INSTRUCTIONS FOR THE TASK: Only an exact repetition of all the entries will be accepted.

[Page-level text extractions]
· · · · · · ·

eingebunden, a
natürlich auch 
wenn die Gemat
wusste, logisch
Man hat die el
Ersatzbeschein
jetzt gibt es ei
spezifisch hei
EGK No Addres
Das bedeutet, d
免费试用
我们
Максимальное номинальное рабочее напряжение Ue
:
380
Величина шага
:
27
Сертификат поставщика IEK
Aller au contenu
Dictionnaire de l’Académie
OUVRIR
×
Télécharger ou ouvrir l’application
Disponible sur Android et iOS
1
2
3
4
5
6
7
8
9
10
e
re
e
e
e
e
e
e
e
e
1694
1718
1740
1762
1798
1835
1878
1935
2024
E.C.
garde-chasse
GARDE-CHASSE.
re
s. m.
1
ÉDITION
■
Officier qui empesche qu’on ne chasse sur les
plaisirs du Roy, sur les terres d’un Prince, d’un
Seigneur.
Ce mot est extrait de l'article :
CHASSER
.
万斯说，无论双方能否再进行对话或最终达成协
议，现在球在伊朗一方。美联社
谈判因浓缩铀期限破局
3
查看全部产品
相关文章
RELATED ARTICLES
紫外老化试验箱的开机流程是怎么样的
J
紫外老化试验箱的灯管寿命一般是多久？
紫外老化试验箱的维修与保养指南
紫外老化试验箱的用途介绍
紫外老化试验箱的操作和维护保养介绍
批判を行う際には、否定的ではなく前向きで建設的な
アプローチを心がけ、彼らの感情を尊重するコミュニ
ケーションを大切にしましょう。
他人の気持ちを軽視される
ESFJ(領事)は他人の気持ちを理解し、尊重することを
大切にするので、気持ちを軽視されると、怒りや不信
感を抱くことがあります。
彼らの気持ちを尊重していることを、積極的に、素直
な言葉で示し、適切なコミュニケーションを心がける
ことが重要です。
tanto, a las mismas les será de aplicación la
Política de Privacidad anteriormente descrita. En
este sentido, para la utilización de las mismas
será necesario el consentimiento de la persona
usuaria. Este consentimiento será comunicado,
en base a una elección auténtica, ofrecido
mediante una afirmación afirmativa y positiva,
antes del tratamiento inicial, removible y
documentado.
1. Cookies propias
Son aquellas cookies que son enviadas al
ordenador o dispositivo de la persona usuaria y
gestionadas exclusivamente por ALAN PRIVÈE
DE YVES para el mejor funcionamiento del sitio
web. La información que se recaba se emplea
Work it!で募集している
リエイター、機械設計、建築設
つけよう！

· · · · · · ·

ANSWER BOX:
eingebunden, a
natürlich auch 
wenn die Gemat
wusste, logisch
Man hat die el
Ersatzbeschein
jetzt gibt es ei
spezifisch hei
EGK No Addres
Das bedeutet, d
免费试用
我们
Максимальное номинальное рабочее напряжение Ue
:
380
Величина шага
:
27
Сертификат поставщика IEK
Aller au contenu
Dictionnaire de l’Académie
OUVRIR
×
Télécharger ou ouvrir l’application
Disponible sur Android et iOS
1
2
3
4
5
6
7
8
9
10
e
re
e
e
e
e
e
e
e
e
1694
1718
1740
1762
1798
1835
1878
1935
2024
E.C.
garde-chasse
GARDE-CHASSE.
re
s. m.
1
ÉDITION
■
Officier qui empesche qu’on ne chasse sur les
plaisirs du Roy, sur les terres d’un Prince, d’un
Seigneur.
Ce mot est extrait de l'article :
CHASSER
.
万斯说，无论双方能否再进行对话或最终达成协
议，现在球在伊朗一方。美联社
谈判因浓缩铀期限破局
3
查看全部产品
相关文章
RELATED ARTICLES
紫外老化试验箱的开机流程是怎么样的
J
紫外老化试验箱的灯管寿命一般是多久？
紫外老化试验箱的维修与保养指南
紫外老化试验箱的用途介绍
紫外老化试验箱的操作和维护保养介绍
批判を行う際には、否定的ではなく前向きで建設的な
アプローチを心がけ、彼らの感情を尊重するコミュニ
ケーションを大切にしましょう。
他人の気持ちを軽視される
ESFJ(領事)は他人の気持ちを理解し、尊重することを
大切にするので、気持ちを軽視されると、怒りや不信
感を抱くことがあります。
彼らの気持ちを尊重していることを、積極的に、素直
な言葉で示し、適切なコミュニケーションを心がける
ことが重要です。
tanto, a las mismas les será de aplicación la
Política de Privacidad anteriormente descrita. En
este sentido, para la utilización de las mismas
será necesario el consentimiento de la persona
usuaria. Este consentimiento será comunicado,
en base a una elección auténtica, ofrecido
mediante una afirmación afirmativa y positiva,
antes del tratamiento inicial, removible y
documentado.
1. Cookies propias
Son aquellas cookies que son enviadas al
ordenador o dispositivo de la persona usuaria y
gestionadas exclusivamente por ALAN PRIVÈE
DE YVES para el mejor funcionamiento del sitio
web. La información que se recaba se emplea
Work it!で募集している
リエイター、機械設計、建築設
つけよう！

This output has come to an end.